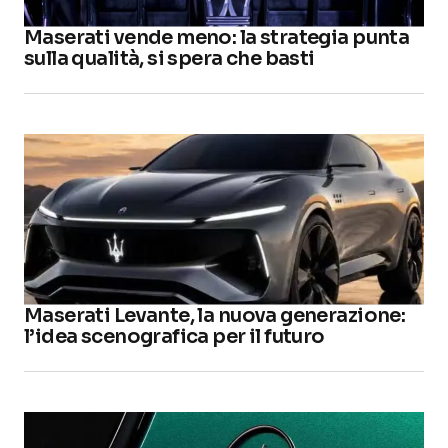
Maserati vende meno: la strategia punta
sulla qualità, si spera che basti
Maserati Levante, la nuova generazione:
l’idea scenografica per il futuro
*****
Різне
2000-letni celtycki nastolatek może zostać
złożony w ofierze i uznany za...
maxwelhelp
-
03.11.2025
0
*****
§ **WHAT IS EXPECTED**: Only the lines above from the line with "sulla qualità, si spera che basti" to the line with "l’idea scenografica per il futuro", those two lines included, should be reproduced exactly.

§ **YOUR RESPONSE**:
sulla qualità, si spera che basti
Maserati Levante, la nuova generazione:
l’idea scenografica per il futuro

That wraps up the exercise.